== Task description ==
Going through the entries below, count each line containing the word "sports". Report the number only.
=== Data to examine ===
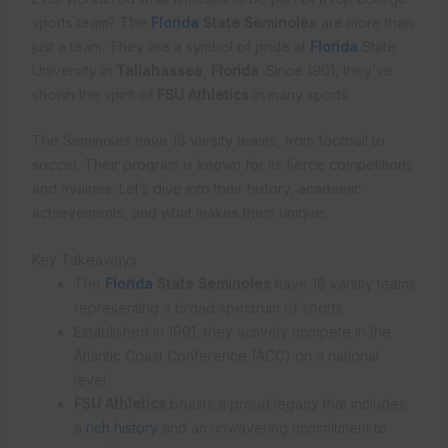
sports team? The
Florida
State Seminoles
are more than
just a team. They are a symbol of pride at
Florida
State
University in
Tallahassee
,
Florida
. Since 1901, they’ve
shown the spirit of
FSU Athletics
in many sports.
The Seminoles have 18 varsity teams, from football to
soccer. Their program is known for its fierce competitions
and rivalries. Let’s dive into their history, academic
achievements, and what makes them unique.
Key Takeaways
The
Florida
State Seminoles
have 18 varsity teams
representing a broad spectrum of sports.
Established in 1901, they actively compete in the
Atlantic Coast Conference (ACC) on a national
level.
FSU Athletics
boasts a proud legacy that includes
a
rich history
and an unwavering commitment to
===
== Output of the task ==
3